Combining spatio-temporal neural networks with mechanistic interpretability to investigate teleconnections in S2S forecasts

Subseasonal-to-seasonal (S2S) forecasts are crucial for decision-making and early warning systems in extreme weather. However, the chaotic nature of atmospheric dynamics limits the predictive skill of climate models on S2S timescales. Teleconnections can provide windows of improved predictability, but leveraging these external drivers to enhance S2S forecast skill remains challenging. This study introduces a spatio-temporal neural network (STNN) designed to predict weekly North Atlantic European (NAE) weather regimes at lead times of one to six weeks during boreal winter.
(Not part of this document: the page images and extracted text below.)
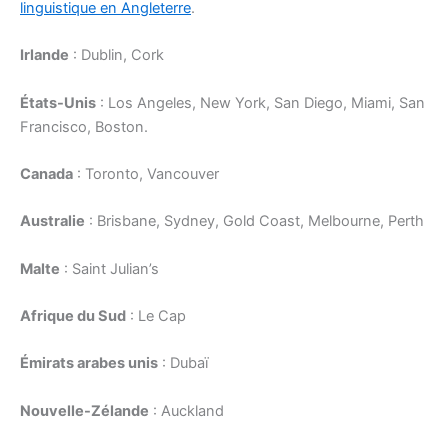
linguistique en Angleterre
.
Irlande
: Dublin, Cork
États-Unis
: Los Angeles, New York, San Diego, Miami, San
Francisco, Boston.
Canada
: Toronto, Vancouver
Australie
: Brisbane, Sydney, Gold Coast, Melbourne, Perth
Malte
: Saint Julian’s
Afrique du Sud
: Le Cap
Émirats arabes unis
: Dubaï
Nouvelle-Zélande
: Auckland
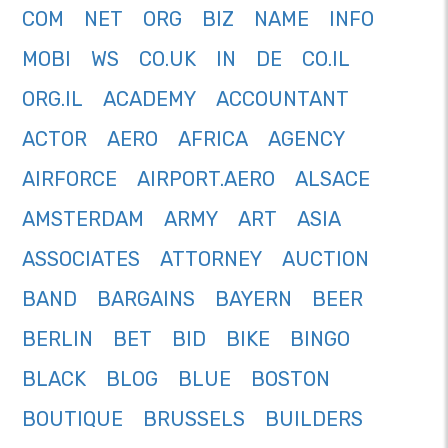
COM
NET
ORG
BIZ
NAME
INFO
MOBI
WS
CO.UK
IN
DE
CO.IL
ORG.IL
ACADEMY
ACCOUNTANT
ACTOR
AERO
AFRICA
AGENCY
AIRFORCE
AIRPORT.AERO
ALSACE
AMSTERDAM
ARMY
ART
ASIA
ASSOCIATES
ATTORNEY
AUCTION
BAND
BARGAINS
BAYERN
BEER
BERLIN
BET
BID
BIKE
BINGO
BLACK
BLOG
BLUE
BOSTON
BOUTIQUE
BRUSSELS
BUILDERS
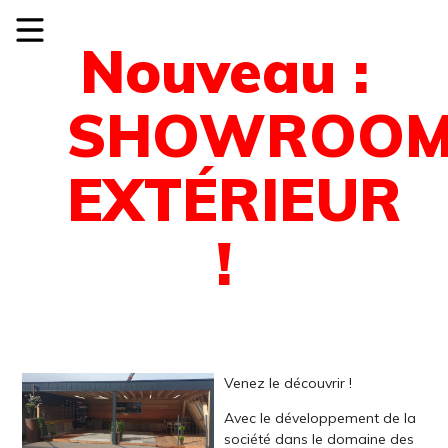
Nouveau :
SHOWROO
EXTÉRIEUR
!
Venez le découvrir !
Avec le développement de la
société dans le domaine des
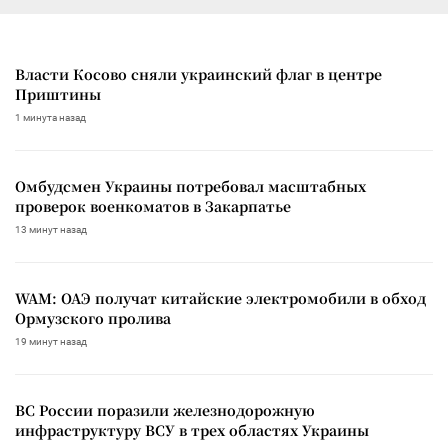
Власти Косово сняли украинский флаг в центре
Приштины
1 минута назад
Омбудсмен Украины потребовал масштабных
проверок военкоматов в Закарпатье
13 минут назад
WAM: ОАЭ получат китайские электромобили в обход
Ормузского пролива
19 минут назад
ВС России поразили железнодорожную
инфраструктуру ВСУ в трех областях Украины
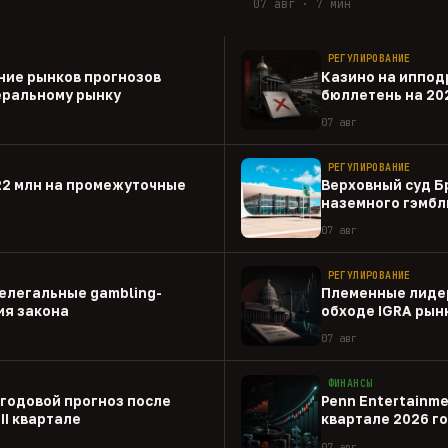
07 авг · 7 мин
РЕГУЛИРОВАНИЕ
ние рынков прогнозов
Казино на иппод
еральному рынку
бюллетень на 20
07 авг
РЕГУЛИРОВАНИЕ
22 млн на промежуточные
Верховный суд Б
наземного гэмбл
07 авг
РЕГУЛИРОВАНИЕ
елегальные gambling-
Племенные лиде
ия закона
обходе IGRA рын
07 авг
ФИНАНСЫ
 годовой прогноз после
Penn Entertainme
II квартале
квартале 2026 г
07 авг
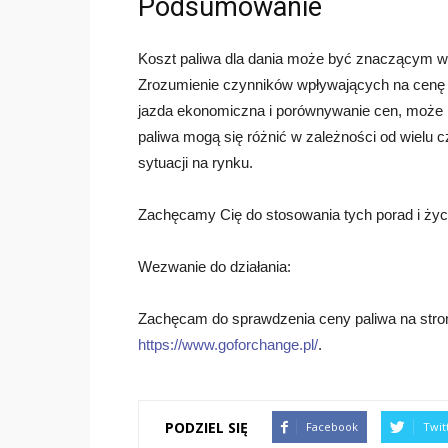
Podsumowanie
Koszt paliwa dla dania może być znaczącym wy
Zrozumienie czynników wpływających na cenę p
jazda ekonomiczna i porównywanie cen, może 
paliwa mogą się różnić w zależności od wielu
sytuacji na rynku.
Zachęcamy Cię do stosowania tych porad i ży
Wezwanie do działania:
Zachęcam do sprawdzenia ceny paliwa na stronie
https://www.goforchange.pl/
.
PODZIEL SIĘ
Facebook
Twit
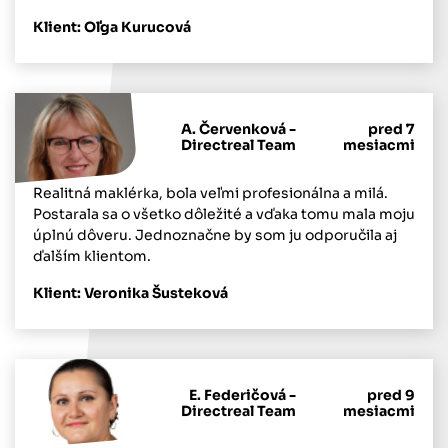
Klient: Oľga Kurucová
A. Červenková -
pred 7
Directreal Team
mesiacmi
Realitná maklérka, bola veľmi profesionálna a milá.
Postarala sa o všetko dôležité a vďaka tomu mala moju
úplnú dôveru. Jednoznačne by som ju odporučila aj
ďalším klientom.
Klient: Veronika Šusteková
E. Federičová -
pred 9
Directreal Team
mesiacmi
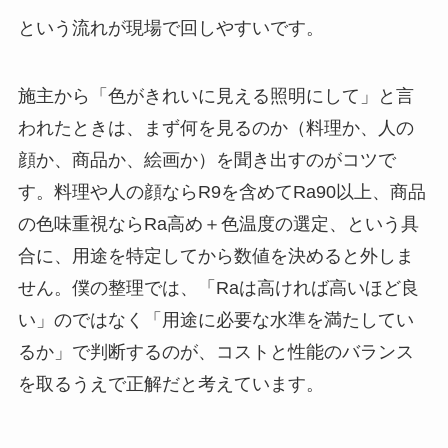
という流れが現場で回しやすいです。
施主から「色がきれいに見える照明にして」と言
われたときは、まず何を見るのか（料理か、人の
顔か、商品か、絵画か）を聞き出すのがコツで
す。料理や人の顔ならR9を含めてRa90以上、商品
の色味重視ならRa高め＋色温度の選定、という具
合に、用途を特定してから数値を決めると外しま
せん。僕の整理では、「Raは高ければ高いほど良
い」のではなく「用途に必要な水準を満たしてい
るか」で判断するのが、コストと性能のバランス
を取るうえで正解だと考えています。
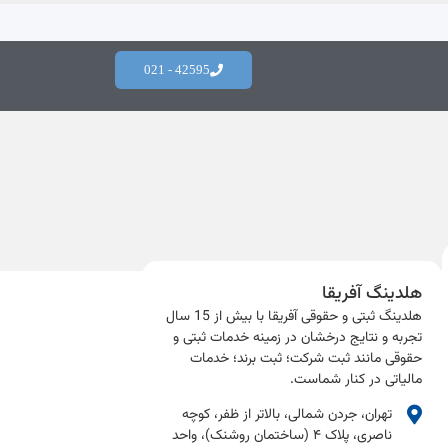
42595 - 021
هلدینگ آفریقا
هلدینگ ثبتی و حقوقی آفریقا با بیش از 15 سال
تجربه و نتایج درخشان در زمینه خدمات ثبتی و
حقوقی مانند ثبت شرکت؛ ثبت برند؛ خدمات
مالیاتی در کنار شماست.​
تهران، جردن شمالی، بالاتر از ظفر، کوچه
ناصری، پلاک ۴ (ساختمان روشنک)، واحد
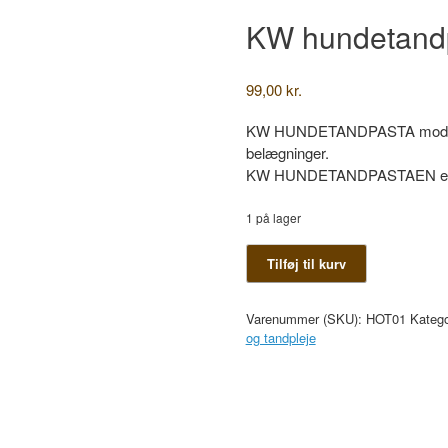
KW hundetand
99,00
kr.
KW HUNDETANDPASTA modvirker
belægninger.
KW HUNDETANDPASTAEN er 
1 på lager
KW
Tilføj til kurv
hundetandpasta
antal
Varenummer (SKU):
HOT01
Katego
og tandpleje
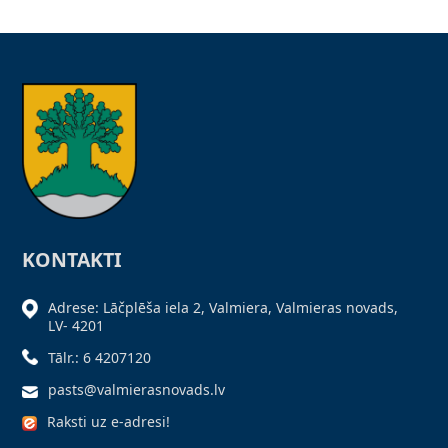
KONTAKTI
Adrese: Lāčplēša iela 2, Valmiera, Valmieras novads,
LV- 4201
Tālr.: 6 4207120
pasts@valmierasnovads.lv
Raksti uz e-adresi!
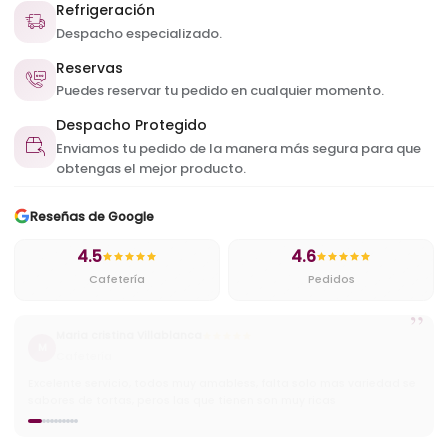
Refrigeración
Despacho especializado.
Reservas
Puedes reservar tu pedido en cualquier momento.
Despacho Protegido
Enviamos tu pedido de la manera más segura para que
obtengas el mejor producto.
Reseñas de Google
4.5
4.6
Cafetería
Pedidos
”
Cristian
C
Cafetería
Muy ricos pasteles y excelentes precios ademas tienen buena
variedad de helados y cafes.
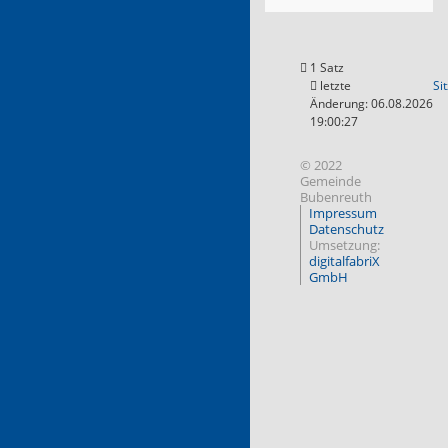
1 Satz
letzte
Si
Änderung: 06.08.2026
19:00:27
© 2022
Gemeinde
Bubenreuth
Impressum
Datenschutz
Umsetzung:
digitalfabriX
GmbH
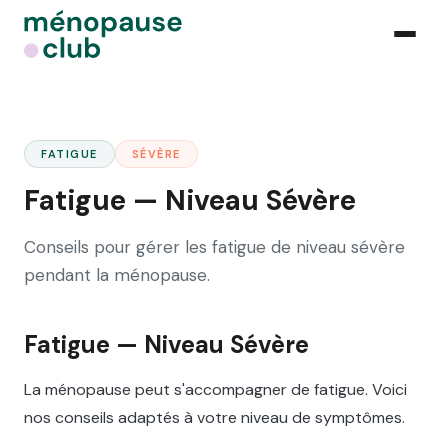
FATIGUE
SÉVÈRE
Fatigue — Niveau Sévère
Conseils pour gérer les fatigue de niveau sévère
pendant la ménopause.
Fatigue — Niveau Sévère
La ménopause peut s'accompagner de fatigue. Voici
nos conseils adaptés à votre niveau de symptômes.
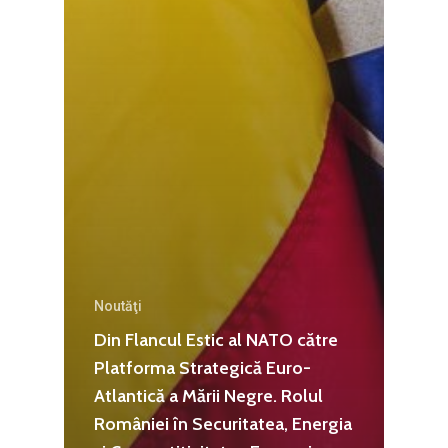
Agribusiness
Decembrie 2015
Energia
Mai 2015
Construcții și Infrastr
pentru o Românie Dur
Martie 2015
Noutăţi
Din Flancul Estic al NATO către
Platforma Strategică Euro-
Atlantică a Mării Negre. Rolul
României în Securitatea, Energia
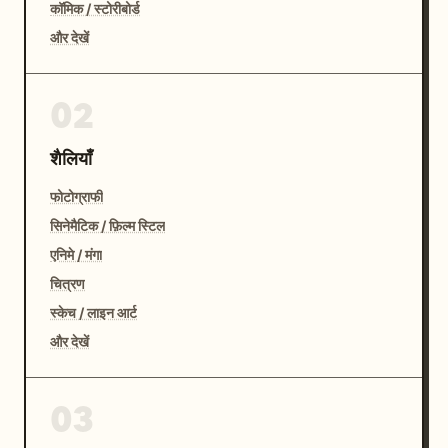
कॉमिक / स्टोरीबोर्ड
और देखें
02
शैलियाँ
फोटोग्राफी
सिनेमैटिक / फ़िल्म स्टिल
एनिमे / मंगा
चित्रण
स्केच / लाइन आर्ट
और देखें
03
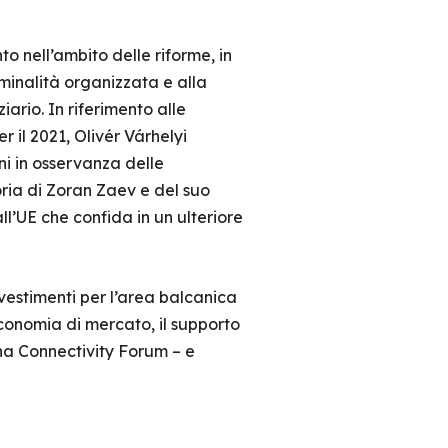
o nell’ambito delle riforme, in
riminalità organizzata e alla
ziario. In riferimento alle
 il 2021, Olivér Várhelyi
ni in osservanza delle
ria di Zoran Zaev e del suo
’UE che confida in un ulteriore
vestimenti per l’area balcanica
economia di mercato, il supporto
ana Connectivity Forum – e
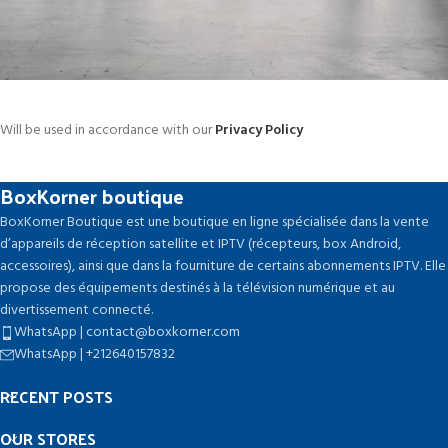
Rhoncus quisque sollicitudin
Will be used in accordance with our
Decor
Privacy Policy
BoxKorner boutique
BoxKorner Boutique est une boutique en ligne spécialisée dans la vente
d’appareils de réception satellite et IPTV (récepteurs, box Android,
accessoires), ainsi que dans la fourniture de certains abonnements IPTV. Elle
propose des équipements destinés à la télévision numérique et au
divertissement connecté.
WhatsApp | contact@boxkorner.com
WhatsApp | +212640157832
RECENT POSTS
OUR STORES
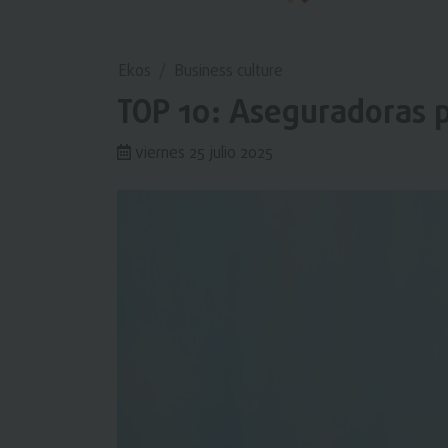
Ekos
Business culture
TOP 10: Aseguradoras 
viernes 25 julio 2025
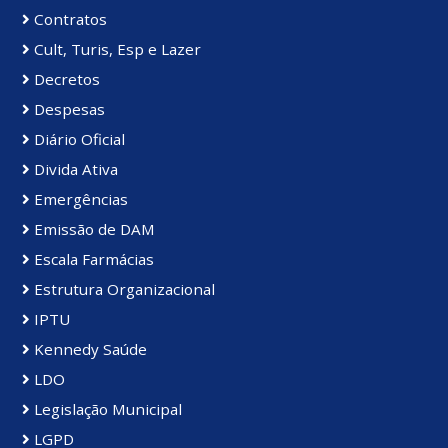
Contratos
Cult, Turis, Esp e Lazer
Decretos
Despesas
Diário Oficial
Divida Ativa
Emergências
Emissão de DAM
Escala Farmácias
Estrutura Organizacional
IPTU
Kennedy Saúde
LDO
Legislação Municipal
LGPD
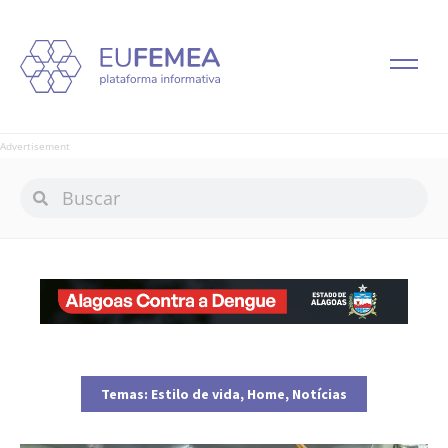
Advertisement
Temas:
Estilo de vida
,
Home
,
Notícias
The STNN integrates a stacked vision transformer (ViT) encoder and a long short-term memory (LSTM) decoder to capture short- and medium-range variability. By incorporating spatio-temporal data on the stratospheric polar vortex, tropical outgoing longwave radiation, and 1D NAE regime time series, the network can access patterns linked to teleconnections of key drivers of European winter weather. Its modular design enables the application of mechanistic interpretability, providing novel neuron-level insights into the prediction behavior. The improved predictive skill beyond lead week three and enhanced accuracy for specific regimes suggest novel learned patterns of external drivers. Using Activation Maximization (AM), we analyze these learned representations, and by incorporating gradient-based explanations of correct predictions, we infer additional insights into prevalent teleconnections.